Alice Weidel kritisiert Bundesverfassungsgericht

Die lesbische AfD-Politikerin meint, Karlsruhe solle nicht mit "abstrusen genderpolitischen Empfehlungen" die Gewaltenteilung untergraben. Die Thüringer AfD setzt Intersexualität mit Schizophrenie gleich.


Alice Weidel im April auf dem AfD-Bundesparteitag, wo sie zusammen mit Alexander Gauland zu den Spitzenkandidaten zur Bundestagswahl bestimmt wurde

Die AfD nutzt das Urteil des Bundesverfassungsgerichts vom Mittwoch, wonach ein drittes Geschlecht im Geburtenregister eingeführt oder gänzlich auf eine Geschlechtsangabe verzichtet werden müsse, weiterhin zur extremen populistischen Stimmungsmache.

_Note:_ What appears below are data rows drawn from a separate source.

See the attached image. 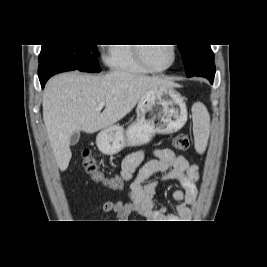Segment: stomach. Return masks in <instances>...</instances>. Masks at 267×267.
<instances>
[{"mask_svg":"<svg viewBox=\"0 0 267 267\" xmlns=\"http://www.w3.org/2000/svg\"><path fill=\"white\" fill-rule=\"evenodd\" d=\"M136 113V121L127 130L112 125L97 135L96 144L103 154L114 155L127 146L147 144L156 134L177 132L187 121L184 98L174 87L148 91L139 100Z\"/></svg>","mask_w":267,"mask_h":267,"instance_id":"obj_1","label":"stomach"}]
</instances>
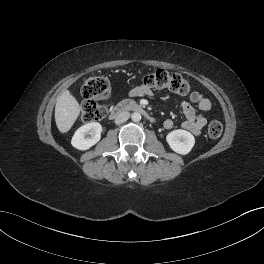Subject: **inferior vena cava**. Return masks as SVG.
Segmentation results:
<instances>
[{
  "label": "inferior vena cava",
  "mask_w": 264,
  "mask_h": 264,
  "mask_svg": "<svg viewBox=\"0 0 264 264\" xmlns=\"http://www.w3.org/2000/svg\"><path fill=\"white\" fill-rule=\"evenodd\" d=\"M130 117V113L128 111H123L119 114H117L115 118V123L117 125L122 124L123 122H126Z\"/></svg>",
  "instance_id": "1"
}]
</instances>
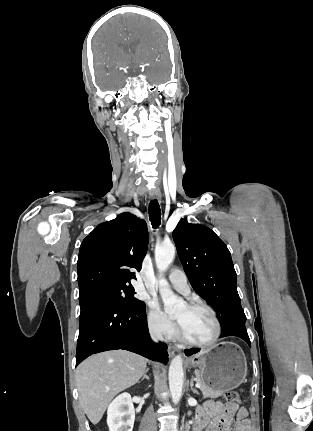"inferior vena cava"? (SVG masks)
I'll return each instance as SVG.
<instances>
[{
	"label": "inferior vena cava",
	"instance_id": "602c4592",
	"mask_svg": "<svg viewBox=\"0 0 313 431\" xmlns=\"http://www.w3.org/2000/svg\"><path fill=\"white\" fill-rule=\"evenodd\" d=\"M150 335L154 341L162 340V330L159 326H152L150 328Z\"/></svg>",
	"mask_w": 313,
	"mask_h": 431
}]
</instances>
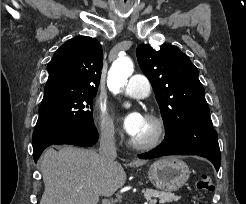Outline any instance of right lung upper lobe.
Segmentation results:
<instances>
[{"label":"right lung upper lobe","instance_id":"obj_1","mask_svg":"<svg viewBox=\"0 0 246 204\" xmlns=\"http://www.w3.org/2000/svg\"><path fill=\"white\" fill-rule=\"evenodd\" d=\"M103 62L98 40L79 36L68 40L48 64L42 101L72 93H97Z\"/></svg>","mask_w":246,"mask_h":204}]
</instances>
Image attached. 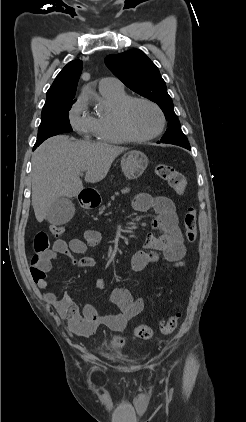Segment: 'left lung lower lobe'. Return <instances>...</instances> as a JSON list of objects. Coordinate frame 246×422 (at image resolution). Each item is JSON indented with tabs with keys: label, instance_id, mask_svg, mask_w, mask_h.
I'll return each instance as SVG.
<instances>
[{
	"label": "left lung lower lobe",
	"instance_id": "obj_1",
	"mask_svg": "<svg viewBox=\"0 0 246 422\" xmlns=\"http://www.w3.org/2000/svg\"><path fill=\"white\" fill-rule=\"evenodd\" d=\"M186 149L190 150V147H188V148H186Z\"/></svg>",
	"mask_w": 246,
	"mask_h": 422
}]
</instances>
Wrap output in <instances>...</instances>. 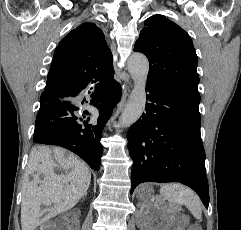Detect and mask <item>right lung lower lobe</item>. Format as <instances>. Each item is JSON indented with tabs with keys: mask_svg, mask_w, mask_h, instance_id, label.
Returning <instances> with one entry per match:
<instances>
[{
	"mask_svg": "<svg viewBox=\"0 0 241 230\" xmlns=\"http://www.w3.org/2000/svg\"><path fill=\"white\" fill-rule=\"evenodd\" d=\"M87 96L91 97L90 104L99 110L98 116L91 121L80 116L79 105ZM120 98L121 87L114 79L63 97L44 94L40 98L33 141L67 148L97 171L102 156V131Z\"/></svg>",
	"mask_w": 241,
	"mask_h": 230,
	"instance_id": "1",
	"label": "right lung lower lobe"
}]
</instances>
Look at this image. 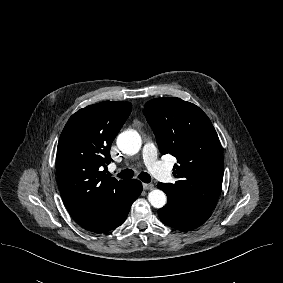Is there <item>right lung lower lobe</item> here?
<instances>
[{"label":"right lung lower lobe","mask_w":283,"mask_h":283,"mask_svg":"<svg viewBox=\"0 0 283 283\" xmlns=\"http://www.w3.org/2000/svg\"><path fill=\"white\" fill-rule=\"evenodd\" d=\"M130 182V191L124 197L123 201L119 204L116 210L102 222L98 223L95 226L86 228L87 230L95 233H103L118 227L125 221L132 203L142 192L141 182H139L138 180H130Z\"/></svg>","instance_id":"98d812e1"}]
</instances>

So kritisierte am Donnerstag auch Alice Weidel, die Co-Vorsitzende der neuen AfD-Bundestagsfraktion, das Urteil – und stellte das Gericht als Institution in Frage. In einem wie üblich viel geteilten Eintrag bei Facebook empörte sich Weidel: "Dass das Bundesverfassungsgericht sich zum wiederholten Mal als Gesetzgeber hervortun möchte, muss entschieden zurückgewiesen werden. Die Gewaltenteilung darf durch abstruse genderpolitische Empfehlungen nicht untergraben werden." Der "gestaltungspolitische Anspruch" der Verfassungsrichter sei "klar zurückzuweisen", so Weidel weiter: "Karlsruhe ist nicht der bessere Gesetzgeber und schon gar nicht vom Souverän, dem Bürger, legitimiert."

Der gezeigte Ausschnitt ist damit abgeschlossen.